I didn't realize that variables were even an arguable point. What is a variable is. What I was hoping would happen, is that we would embrace what is already in practice. Sort out fact from fiction and create or improve standards. We can create a Best Practice. This would only benefit our patients.

Specializes in CVICU/ICU.
Altra said:

Now, incorporate that learning into a larger clinically relevant framework. Consider just your hospital, no matter how large or small. How many different lab specimens are drawn and processed in just one day? From how many different patients, by how many different staff members? What are all the variables present in all of these scenarios? What are the various ways these specimens are transported to the lab? Are alternative point-of-care tests sometimes also used? Has the existence of all of those variables affected aggregate results in any statistically significant way?
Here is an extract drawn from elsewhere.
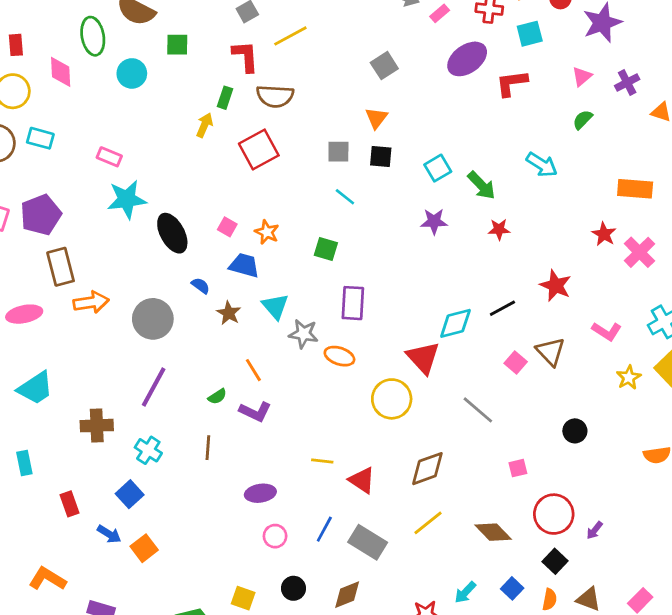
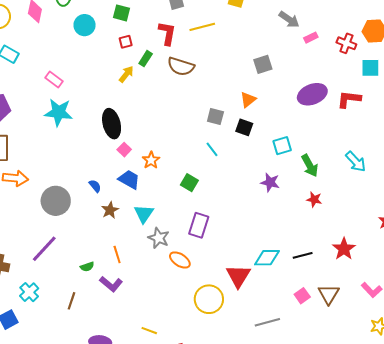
purple ellipse: (467, 59) -> (312, 94), moved
red square: (259, 150) -> (126, 42), moved, size x0.5
black ellipse: (172, 233) -> (112, 124), moved
gray line: (478, 410) -> (267, 322), turned -70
Were any deficiencies in lab process noted in the last survey by JC, your state department of health, or other accrediting body? What internal quality control processes are in place, and does analysis of those processes reveal any deficiencies which are clinically relevant to your patient population as a whole?

My quest is more global. Nurses have not been properly educated on drawing blood. Ihave started local and moving global by working with a major hospital chain to correct that. I am looking for any nurse that feels that they were properly trained or know of a program that they would like to share with the rest of us. If we follow a process and we all do it the same then we can accurately identify glitches in the system. When some like it shaken and some like it stirred it is hard to quantify results. I do see that every organization that has taken the initiative to correct lab errors have had success through training and process.
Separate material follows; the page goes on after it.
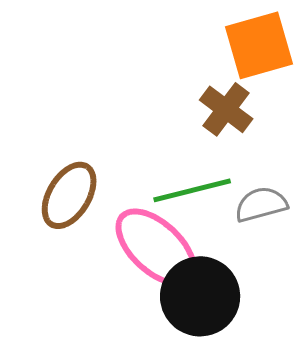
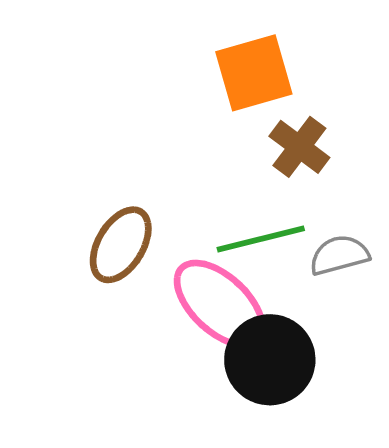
orange square: (259, 45) -> (254, 73), moved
Thank you so much for the input and helpful comments.

Blood collection, storage and transportation needs to be the best quality that we can provide for our patients sake. Quality blood leads to quality results and better care. We need to develop a best practice and update current standards to include all sources of blood collection. Do you know the standards? Have you been properly educated? Instead of reinventing the wheel do you know of any facility that is doing it right? Are they willing to share there program with others?

Hello,

I know this is an old post, but was wondering where you are in this process? I am a Medical Laboratory Scientist and found it very troubling that nurses don't have more training in this area. My hospital lab started training new employees in phlebotomy with mixed results. I know nurses don't have a lot of extra time, but getting an ASCP certification in phlebotomy may be interesting/worth it to some. As a MLS, thank you for being proactive in drawing quality labs.